SnakeWrangler, you make some assumptions which really are just that. Your assessment of diamond pythons and coastals coming together to produce intergrades is probably incorrect too - do you know that they were ever distinct and separate populations before they "came together"? What we call intergrades are just locality carpets, common on the mid-north coast where I live, just as diamonds are locality carpets from further south. They are NOT hybridised diamond/coastal carpet pythons. If you look at the carpet python continuum from northern Victoria, right up the coast to far noth Queensland you will see a sort of continual change throughout the range. As far as I know, there is no evidence that they were ever totally separated populations that spread into each other and "hybridised".

Bredli have been adapting over hundreds of thousands of years to live in an environment which is ferociously hot and dry in summer and very cold in winter, each of those seasons in central Australia is long and extreme. Coastals are adapted to a far milder, more humid climate here on the east coast, warm wet summers and brief, mild winters. I made a point before about the fact that we knock off the highs and lows in captivity, because they all seem to live OK under an "averaging" regime, but when exposed to the rigours of the great outdoors, it would be a different story. And you assume that they cycle at the same time and all that other stuff that they need to do to breed - very unlikely to happen.

Australia is full of animals which have specialised to be able to live where they do. Move them out of that area and they will not cope. I think the evidence is there, where has it happened to date, that a species (Australian) has become naturalised in an area with a totally different climate?

Jamie.
 
RE: Get ready

What we call intergrades are just locality carpets, common on the mid-north coast where I live, just as diamonds are locality carpets from further south. They are NOT hybridised diamond/coastal carpet pythons. If you look at the carpet python continuum from northern Victoria, right up the coast to far noth Queensland you will see a sort of continual change throughout the range. As far as I know, there is no evidence that they were ever totally separated populations that spread into each other and "hybridised".

Here here!
 
RE: Get ready

This is slightly off topic but dont jungle and coastal carpets both live in the same area naturally?
 
RE: Get ready

Oh no, a naturally occurring jungle/coastal cross - I get cross :evil: just thinking about it...

Thanks Steve, I'm on a campaign to get these damned, so-called "intergrades" referred to as "Port Macquarie" carpets as you know... Eric Worrell started the business of "intergrades" with his "Dorrigo-Kempsey" intergrade assumptions decades ago, and it sort has stuck.
As far as I know though, there is just no evidence to indicate they were a result of coastals coming south meeting diamonds coming north.

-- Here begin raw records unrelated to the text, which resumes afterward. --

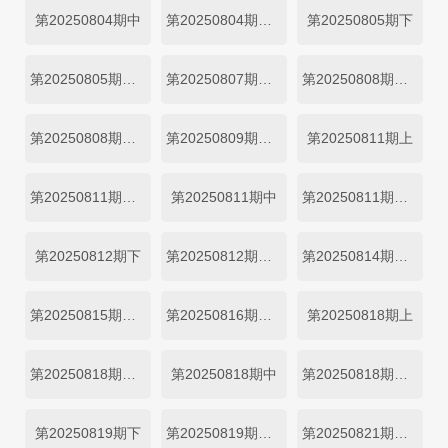
第20250804期中
第20250804期中纯享
第20250805期下
第20250805期下纯享
第20250807期加更
第20250808期陪看上
第20250808期陪看下
第20250809期陪看
第20250811期上
第20250811期上纯享
第20250811期中
第20250811期中纯享
第20250812期下
第20250812期下纯享
第20250814期加更
第20250815期陪看上
第20250816期陪看下
第20250818期上
第20250818期上纯享
第20250818期中
第20250818期中纯享
第20250819期下
第20250819期下纯享
第20250821期加更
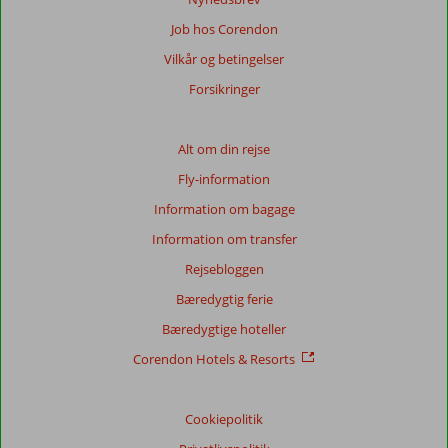
vores
Job hos Corendon
anmeldelser.
Vilkår og betingelser
Totalscore
Forsikringer
Baseret
på:
Alt om din rejse
73
Fly-information
anmeldelser
Information om bagage
Information om transfer
Score
Rejsebloggen
fordeling
Generelt indtryk
8,4
Maden
7,7
Bæredygtig ferie
Beliggenhed
8,5
Værelserne
7,9
Bæredygtige hoteller
Service
8,4
Børnevenlig
8,5
Pris/kvalitet
8,0
Wifi-kvalitet
7,6
Corendon Hotels & Resorts
Vores
Cookiepolitik
gæsters
anmeldelser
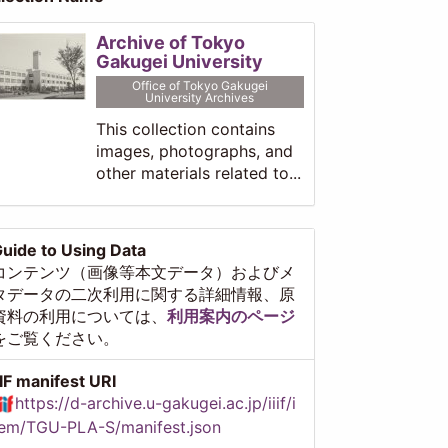
Archive of Tokyo
Gakugei University
Office of Tokyo Gakugei
University Archives
This collection contains
images, photographs, and
other materials related to...
uide to Using Data
コンテンツ（画像等本文データ）およびメ
タデータの二次利用に関する詳細情報、原
資料の利用については、
利用案内のページ
をご覧ください。
IIF manifest URI
https://d-archive.u-gakugei.ac.jp/iiif/i
em/TGU-PLA-S/manifest.json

And people ALWAYS refer to them as hybrids, which they are not...

Jamie.
 
RE: Get ready

Oh no, a naturally occurring jungle/coastal cross - I get cross :evil: just thinking about it...

Thanks Steve, I'm on a campaign to get these damned, so-called "intergrades" referred to as "Port Macquarie" carpets as you know... Eric Worrell started the business of "intergrades" with his "Dorrigo-Kempsey" intergrade assumptions decades ago, and it sort of stuck.
As far as I know though, there is just no evidence to indicate they were a result of coastals coming south meeting diamonds coming north.

And people ALWAYS refer to them as hybrids, which they are not...

Jamie.
 
RE: Get ready

I,and I'm sure many others, fully agree with your viewpoint Pythoninfinite and you have presented a logical argument against hybridisation.